Winfrey was one of the magazine’s earliest targets. A profile in Spy’s third issue mocked her weight, her “poodlish starlet’s existence,” her exuberance and her frank yearning to be rich and famous. Calling her a “binge dreamer,” author Bill Zehme compared her to the delusional, self-dramatizing Norma Desmond of "Sunset Boulevard."

This young woman, “capaciously built, black and extremely noisy,” had actually told him, “I certainly intend to be the richest black woman in America. I intend to be a mogul.” She thought she had “a higher calling” and deemed herself “profoundly effective.” She owned multiple fur coats and an $800,000 high-rise condo. Her crassness was surpassed only by her absurdity.

Oprah was the antithesis of everything Spy stood for: a ridiculous striver with a poor girl’s lust for luxury and no apparent sense of irony. In 1986, she was also only 32 and not yet mature, either as a person or as a talk-show host.

Her defining moment came about a decade later, when she made the risky strategic decision not to continue the race to the trashy bottom against hosts like Ricki Lake and Jerry Springer. In her new incarnation, Winfrey abandoned skinheads and family feuds for books and good deeds. Embracing her identity as the latest avatar of all-American self-improvement, she inspired viewers with guests who had triumphed over adversity. She encouraged fans to read sometimes-challenging literary novels.

Spy, in response, called her a “spunky pudgeball” and declared her book club one of the 100 most irritating developments of 1997. What Spy found loathsome wasn’t the tawdry side of talk shows. It was Oprah’s earnest, middlebrow wholesomeness.

Though scorned by hip Manhattanites, that ethos turned out to have a huge and lucrative market, particularly among female baby boomers. Witness not only the fabled Oprah Effect but the other great media debut of 1986: the American Girl dolls and their accompanying line of books. Over the past 25 years, almost 20 million American Girl dolls, which retail for about $100 each, and more than 135 million American Girl books have been sold. In 1998, Mattel acquired the company for $700 million. Publisher’s Weekly calls it a “publishing powerhouse.”

Every resourceful, ambitious, empathetic American Girl would be right at home on "The Oprah Winfrey Show" -- where, in fact, the dolls all appeared during a 2007 episode. “I love the stories of inspiration and how the dolls overcame obstacles and the girls were smart and creative and resourceful and clever,” said a mother. As Winfrey went behind the scenes at American Girl headquarters, a marketing executive assured moms at home that “there are enormously powerful life lessons and stories that are embedded in these innocent little books.”

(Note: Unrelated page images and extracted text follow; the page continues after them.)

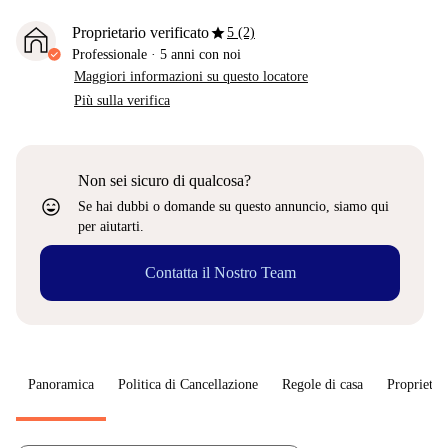
star
Proprietario verificato
5 (2)
Professionale
·
5 anni
con noi
Maggiori informazioni su questo locatore
Più sulla verifica
Non sei sicuro di qualcosa?
sentiment_very_satisfied
Se hai dubbi o domande su questo annuncio, siamo qui
per aiutarti.
Contatta il Nostro Team
Panoramica
Politica di Cancellazione
Regole di casa
Proprietar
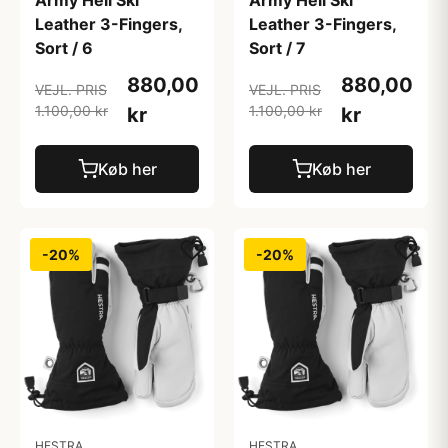
Army Heli Ski
Army Heli Ski
Leather 3-Fingers,
Leather 3-Fingers,
Sort / 6
Sort / 7
880,00
880,00
VEJL. PRIS
VEJL. PRIS
1.100,00 kr
1.100,00 kr
kr
kr
Køb her
Køb her
-20%
-20%
HESTRA
HESTRA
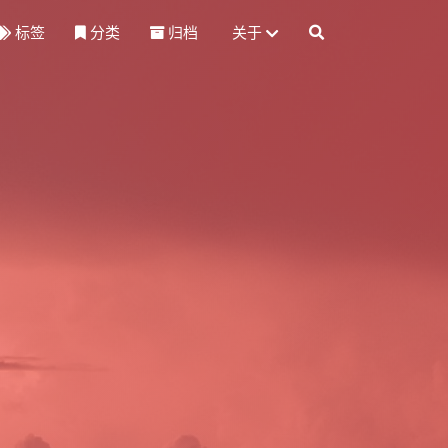
标签
分类
归档
关于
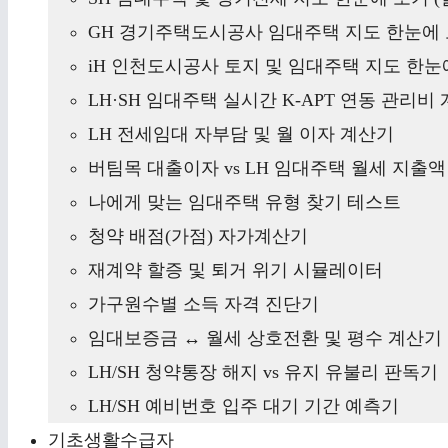
GH 경기주택도시공사 임대주택 지도 한눈에 
iH 인천도시공사 토지 및 임대주택 지도 한눈에
LH·SH 임대주택 실시간 K-APT 연동 관리비
LH 전세임대 자부담 및 월 이자 계산기
버팀목 대출이자 vs LH 임대주택 월세 지출
나에게 맞는 임대주택 유형 찾기 테스트
청약 배점(가점) 자가계산기
재계약 할증 및 퇴거 위기 시뮬레이터
가구원수별 소득 자격 진단기
임대보증금 ↔ 월세 상호전환 및 평수 계산기
LH/SH 청약통장 해지 vs 유지 유불리 판독기
LH/SH 예비번호 입주 대기 기간 예측기
기초생활수급자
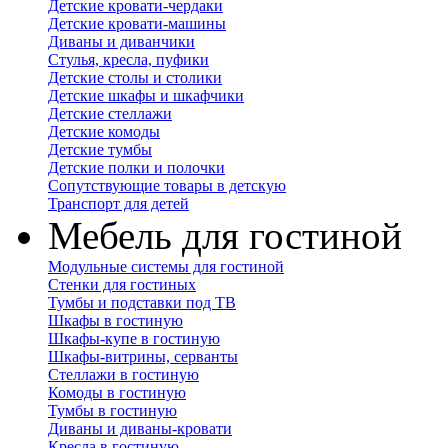
Детские кровати-чердаки
Детские кровати-машины
Диваны и диванчики
Стулья, кресла, пуфики
Детские столы и столики
Детские шкафы и шкафчики
Детские стеллажи
Детские комоды
Детские тумбы
Детские полки и полочки
Сопутствующие товары в детскую
Транспорт для детей
Мебель для гостиной
Модульные системы для гостиной
Стенки для гостиных
Тумбы и подставки под ТВ
Шкафы в гостиную
Шкафы-купе в гостиную
Шкафы-витрины, серванты
Стеллажи в гостиную
Комоды в гостиную
Тумбы в гостиную
Диваны и диваны-кровати
Кресла в гостиную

The books teach girls to stand up for what they believe, to help friends in trouble, to treat everyone with compassion and respect, to study and learn, and to take initiative. If these lessons sound like nothing new, that’s the point. American Girl is the late-20th-century manifestation of smart-girl culture. It’s the racially sensitive, environmentally conscious, post-feminist successor to Louisa May Alcott and Nancy Drew. (Molly, the World War II–era character, reads Nancy Drew books and even solves a mystery of her own.) Like Oprah, American Girl is earnest, old-fashioned and fantastically successful.

It’s also fiction designed for children. And therein lies the problem with middlebrow self-improvement, Oprah-style. Yes, compared to the vicious negativity of Spy, Winfrey’s relentless optimism -- her affirmation that every person and every situation can be redeemed -- is refreshing. But you don’t have to be a snarky cynic to recognize its limits. Should we really find Elie Wiesel’s bleak "Night" an uplifting read? Treat Auschwitz as a learning experience? Seriously?

Oprah-ism doesn’t foster nuance or critical thinking. Yet even at its most philosophically ridiculous, it does manifest a singular, and characteristically American, virtue: It moves forward. The past, it affirms, is over and cannot be changed. What matters now is what happens next.

And so, having proved herself a realist after all, the binge dreamer moves on.